Happy Easter and happy baking everyone!
The best Greek tsoureki recipe! Tsoureki is a Greek sweet loaf especially enjoyed during Easter. Make this tsoureki recipe and serve it during breakfast or with your coffee.
- 1 1/2 cup butter (the original tsoureki recipe calls for goat’s and sheep’s butter)
- 2 1/2 cups sugar
- 1 cup cow milk, full fat
- 1 cup orange juice
- 6 eggs
- 12 cups / 1.400 g. type 70 flour (essentially a bread flour should work)
- 2 1/2 sachets dried yeast
- 1 tsp mahlab powdered or crushed
- 1 tsp cardamom seeds crushed
- zest from 2 oranges
- For this tsoureki recipe, start with the wet ingredients. In a saucepan over low heat, stir the butter with the sugar, until melted. Remove from heat. Add the orange juice and the eggs, whisking vividly. Make sure that mixture temperature does not exceed 35oC / 95oF - it should feel lukewarm.
- In the mixer’s bowl add the flour, yeast, mahlab, cardamom and orange zest. Add the wet ingredients mixture to the bowl and knead the dough using the hook. Mix over medium speed until all ingredients are well incorporated. Then, continue mixing over high speed. Make sure that the ingredients are very well mixed and fully incorporated. This should take 10 minutes approximately. If the mixture looks too liquid, add some flour. The dough is ready when it looks firm and it has formed a ball around the hook. It shouldn’t be sticky, but rather fluffy.
- Transfer the tsoureki dough in a large bowl, cover it with a tea towel and let it rest and rise until double in size, for about 45 minutes, preferably near a hot surface.
- Transfer the dough on your working space and grease your hands with butter. Gently knead the dough twice, until deflated. Divide the dough into six smaller pieces. Form each piece using your hands into a round dough. Let the dough proof for 45 minutes.
- Preheat the oven to 170oC / 340oF.
- Roll each dough into a long strand using your hands.
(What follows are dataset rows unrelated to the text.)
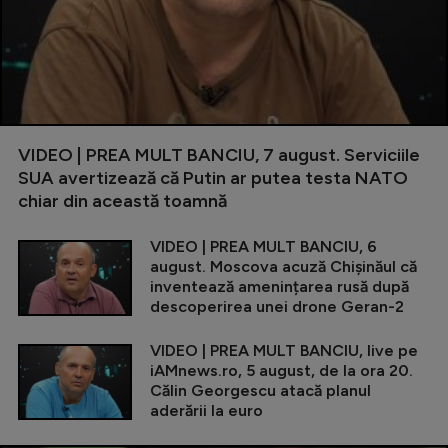
VIDEO | PREA MULT BANCIU, 7 august. Serviciile
SUA avertizează că Putin ar putea testa NATO
chiar din această toamnă
VIDEO | PREA MULT BANCIU, 6
august. Moscova acuză Chișinăul că
inventează amenințarea rusă după
descoperirea unei drone Geran-2
VIDEO | PREA MULT BANCIU, live pe
iAMnews.ro, 5 august, de la ora 20.
Călin Georgescu atacă planul
aderării la euro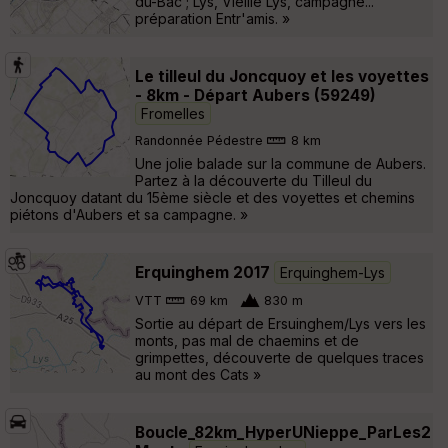
du-Bac ; Lys, Vieille Lys, campagne...
préparation Entr'amis. »
Le tilleul du Joncquoy et les voyettes
- 8km - Départ Aubers (59249)
Fromelles
Randonnée Pédestre
8 km
Une jolie balade sur la commune de Aubers.
Partez à la découverte du Tilleul du
Joncquoy datant du 15ème siècle et des voyettes et chemins
piétons d'Aubers et sa campagne. »
Erquinghem 2017
Erquinghem-Lys
VTT
69 km
830 m
Sortie au départ de Ersuinghem/Lys vers les
monts, pas mal de chaemins et de
grimpettes, découverte de quelques traces
au mont des Cats »
Boucle_82km_HyperUNieppe_ParLes2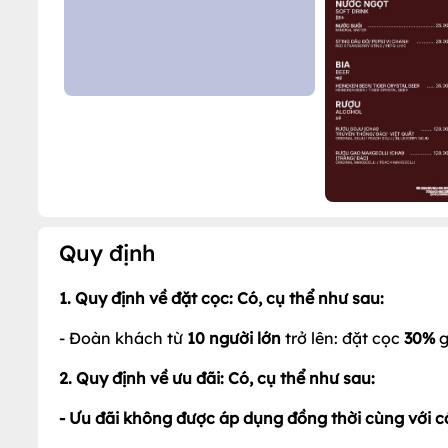
Quy định
1. Quy định về đặt cọc: Có, cụ thể như sau: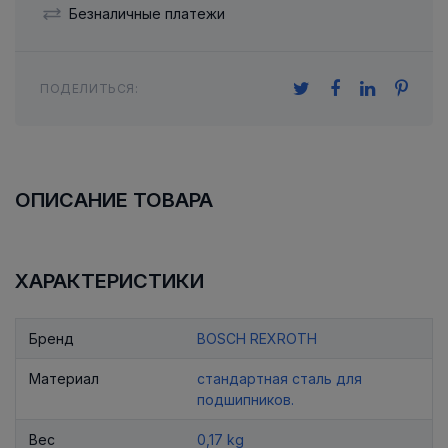
Безналичные платежи
ПОДЕЛИТЬСЯ:
ОПИСАНИЕ ТОВАРА
ХАРАКТЕРИСТИКИ
Бренд
BOSCH REXROTH
Материал
стандартная сталь для
подшипников.
Вес
0,17 kg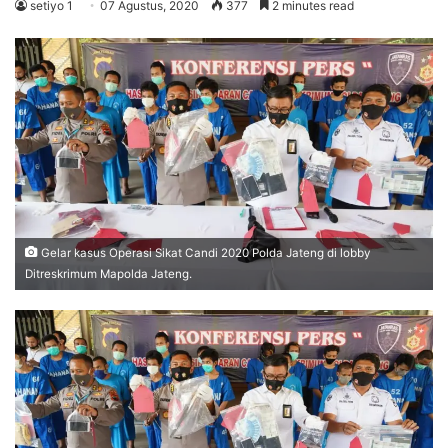
setiyo 1
07 Agustus, 2020
377
2 minutes read
Gelar kasus Operasi Sikat Candi 2020 Polda Jateng di lobby
Ditreskrimum Mapolda Jateng.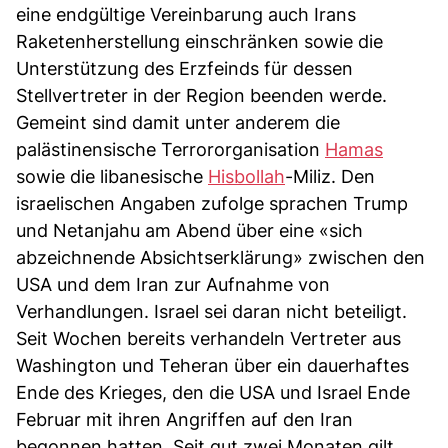
eine endgültige Vereinbarung auch Irans
Raketenherstellung einschränken sowie die
Unterstützung des Erzfeinds für dessen
Stellvertreter in der Region beenden werde.
Gemeint sind damit unter anderem die
palästinensische Terrororganisation
Hamas
sowie die libanesische
Hisbollah
-Miliz. Den
israelischen Angaben zufolge sprachen Trump
und Netanjahu am Abend über eine «sich
abzeichnende Absichtserklärung» zwischen den
USA und dem Iran zur Aufnahme von
Verhandlungen. Israel sei daran nicht beteiligt.
Seit Wochen bereits verhandeln Vertreter aus
Washington und Teheran über ein dauerhaftes
Ende des Krieges, den die USA und Israel Ende
Februar mit ihren Angriffen auf den Iran
begonnen hatten. Seit gut zwei Monaten gilt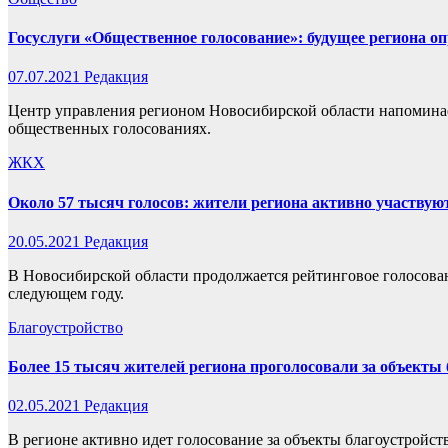
Госуслуги «Общественное голосование»: будущее региона о
07.07.2021
Редакция
Центр управления регионом Новосибирской области напоминает:
общественных голосованиях.
ЖКХ
Около 57 тысяч голосов: жители региона активно участвуют
20.05.2021
Редакция
В Новосибирской области продолжается рейтинговое голосован
следующем году.
Благоустройство
Более 15 тысяч жителей региона проголосовали за объекты
02.05.2021
Редакция
В регионе активно идет голосование за объекты благоустройств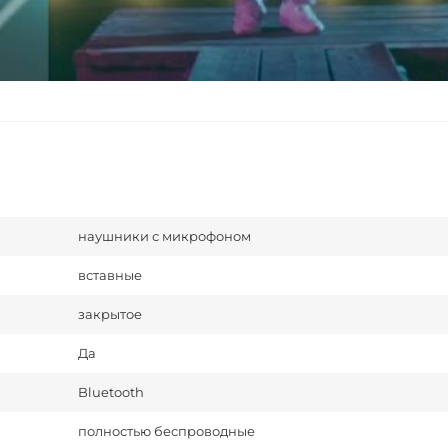
наушники с микрофоном
вставные
закрытое
Да
Bluetooth
полностью беспроводные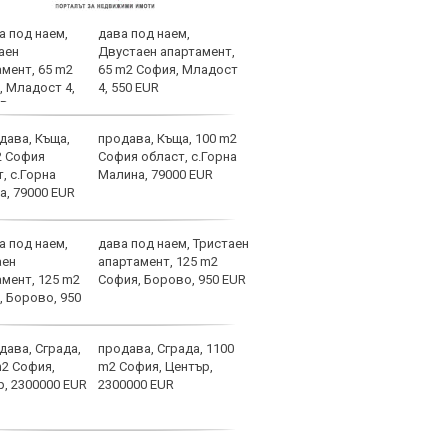
дава под наем,
Спор
Двустаен апартамент,
днес
65 m2 София, Младост
4, 550 EUR
продава, Къща, 100 m2
Мачо
София област, с.Горна
теле
Малина, 79000 EUR
авгу
дава под наем, Тристаен
Вела
апартамент, 125 m2
Левс
София, Борово, 950 EUR
наре
продава, Сграда, 1100
Коси
m2 София, Център,
взем
2300000 EUR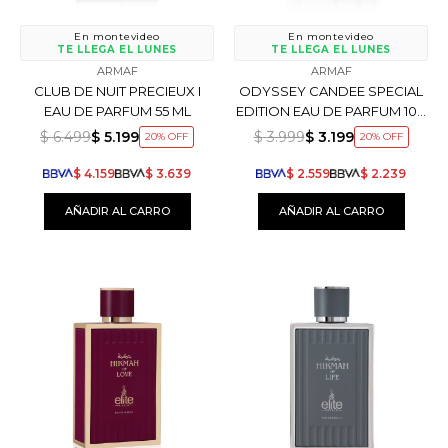
En montevideo
En montevideo
TE LLEGA EL LUNES
TE LLEGA EL LUNES
ARMAF
ARMAF
CLUB DE NUIT PRECIEUX I
ODYSSEY CANDEE SPECIAL
EAU DE PARFUM 55 ML
EDITION EAU DE PARFUM 100
ML
$
6.499
$
5.199
$
3.999
$
3.199
20
20
$
4.159
$
3.639
$
2.559
$
2.239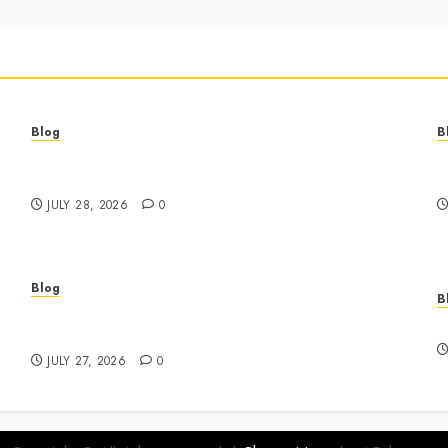
Blog
B
Best Cannabis Dispensary for Everyday Wellness
C
Needs
G
JULY 28, 2026
0
Blog
B
Business Event Photography New York
E
Professional Corporate Event Coverage
JULY 27, 2026
0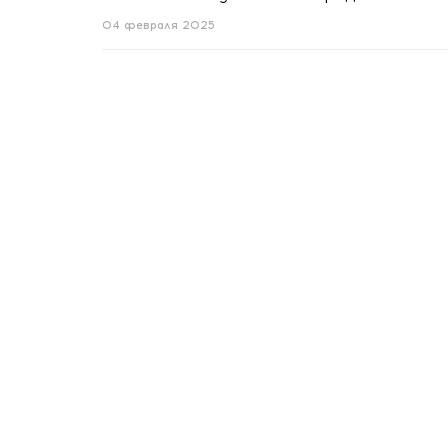
04 февраля 2025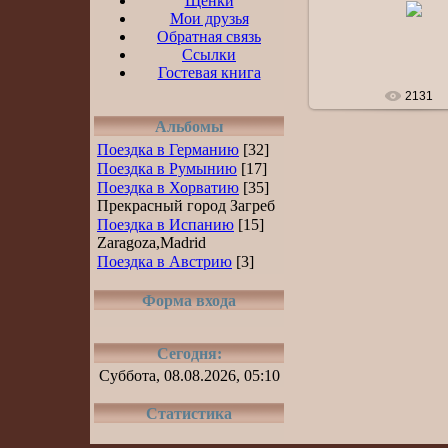
Щенки
Мои друзья
poopzeml
Обратная связь
Ссылки
Гостевая книга
2131
Альбомы
Поездка в Германию
[32]
Поездка в Румынию
[17]
Поездка в Хорватию
[35]
Прекрасный город Загреб
Поездка в Испанию
[15]
Zaragoza,Madrid
Поездка в Австрию
[3]
Форма входа
Сегодня:
Суббота,
08.08.2026,
05:10
Статистика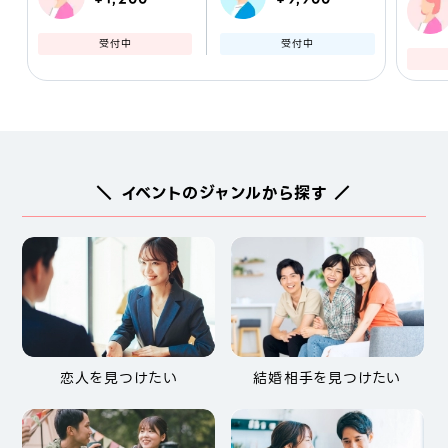
受付中
受付中
＼ イベントのジャンルから探す ／
恋人を見つけたい
結婚相手を見つけたい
Each tsoureki should have three strands. Start braiding from the middle to the end and then all the way up. Pinch the ends together at one end and fold under the tsoureki. Continue until all tsourekia are done. Brush all the loaves with the egg wash.
- Transfer the loaves on a baking tray covered with parchment paper and bake for 45 minutes. Right after you remove the tsourekia from the oven, you could tuck a dyed Easter eggs on them. If you place them before, they will most probably crack in the oven. Let the tsourekia cool completely on a rack before serving.